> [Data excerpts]
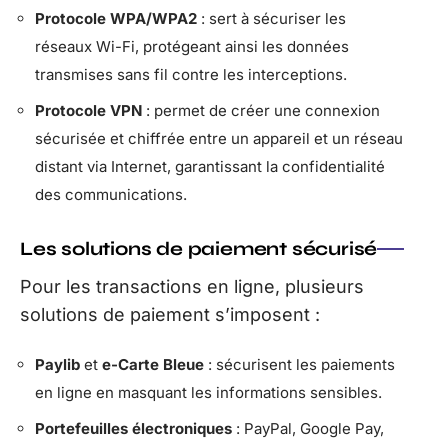
Protocole WPA/WPA2
: sert à sécuriser les
réseaux Wi-Fi, protégeant ainsi les données
transmises sans fil contre les interceptions.
Protocole VPN
: permet de créer une connexion
sécurisée et chiffrée entre un appareil et un réseau
distant via Internet, garantissant la confidentialité
des communications.
Les solutions de paiement sécurisé
Pour les transactions en ligne, plusieurs
solutions de paiement s’imposent :
Paylib
et
e-Carte Bleue
: sécurisent les paiements
en ligne en masquant les informations sensibles.
Portefeuilles électroniques
: PayPal, Google Pay,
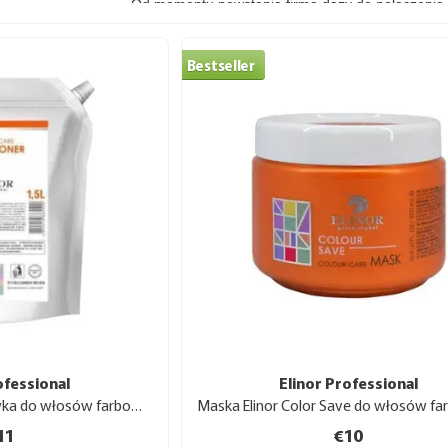
Od momentu powstania firma dąży do połączenia n
doświadczenia stylistów w tworzeniu wysokiej ja
typu włosów. Produkcja odbywa się na terenie Ukr
Bestseller
produkcji.
Koncepcja i filozofia marki
Elinor Professional stawia sobie za cel zaoferowan
zapewniają efekt estetyczny, ale również dbają o
europejskimi technologami, opracowując formuły 
uwagę przywiązuje się do doboru składników🌿, tak
pszenicy, a także innowacyjnych kompleksów, na 
Linie pielęgnacyjne Elinor
Elinor Professional oferuje różnorodne serie do p
konkretne potrzeby:
ofessional
Elinor Professional
Elinor Color Care Odżywka do włosów farbowanych 1.5 l
💎
Color Save
💎
11
€10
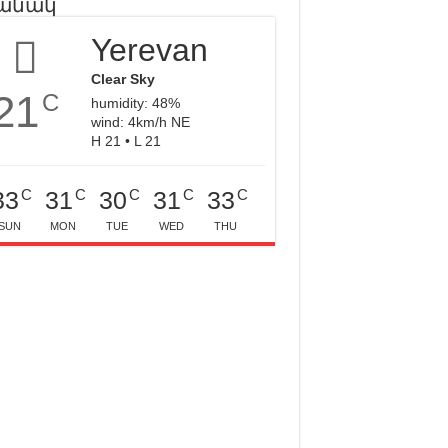
անակ
Yerevan
Clear Sky
21
C
humidity: 48%
wind: 4km/h NE
H 21 • L 21
C
C
C
C
C
33
31
30
31
33
SUN
MON
TUE
WED
THU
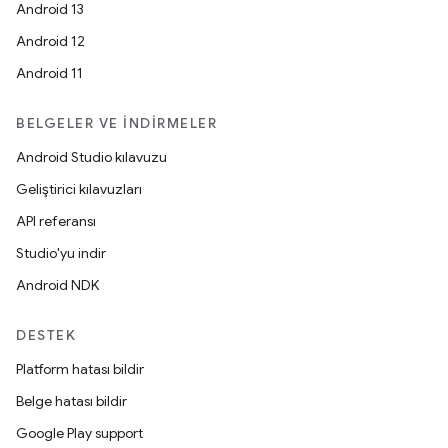
Android 13
Android 12
Android 11
BELGELER VE İNDIRMELER
Android Studio kılavuzu
Geliştirici kılavuzları
API referansı
Studio'yu indir
Android NDK
DESTEK
Platform hatası bildir
Belge hatası bildir
Google Play support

> [Task description] Exclude the images, then output the data above word for word.

> [Written response]
Protocole WPA/WPA2
: sert à sécuriser les
réseaux Wi-Fi, protégeant ainsi les données
transmises sans fil contre les interceptions.
Protocole VPN
: permet de créer une connexion
sécurisée et chiffrée entre un appareil et un réseau
distant via Internet, garantissant la confidentialité
des communications.
Les solutions de paiement sécurisé
Pour les transactions en ligne, plusieurs
solutions de paiement s’imposent :
Paylib
et
e-Carte Bleue
: sécurisent les paiements
en ligne en masquant les informations sensibles.
Portefeuilles électroniques
: PayPal, Google Pay,
Od momentu powstania firma dąży do połączenia n
doświadczenia stylistów w tworzeniu wysokiej ja
typu włosów. Produkcja odbywa się na terenie Ukr
Bestseller
produkcji.
Koncepcja i filozofia marki
Elinor Professional stawia sobie za cel zaoferowan
zapewniają efekt estetyczny, ale również dbają o
europejskimi technologami, opracowując formuły 
uwagę przywiązuje się do doboru składników🌿, tak
pszenicy, a także innowacyjnych kompleksów, na 
Linie pielęgnacyjne Elinor
Elinor Professional oferuje różnorodne serie do p
konkretne potrzeby:
ofessional
Elinor Professional
Elinor Color Care Odżywka do włosów farbowanych 1.5 l
💎
Color Save
💎
11
€10
անակ
Yerevan
Clear Sky
21
C
humidity: 48%
wind: 4km/h NE
H 21 • L 21
C
C
C
C
C
33
31
30
31
33
SUN
MON
TUE
WED
THU
Android 13
Android 12
Android 11
BELGELER VE İNDIRMELER
Android Studio kılavuzu
Geliştirici kılavuzları
API referansı
Studio'yu indir
Android NDK
DESTEK
Platform hatası bildir
Belge hatası bildir
Google Play support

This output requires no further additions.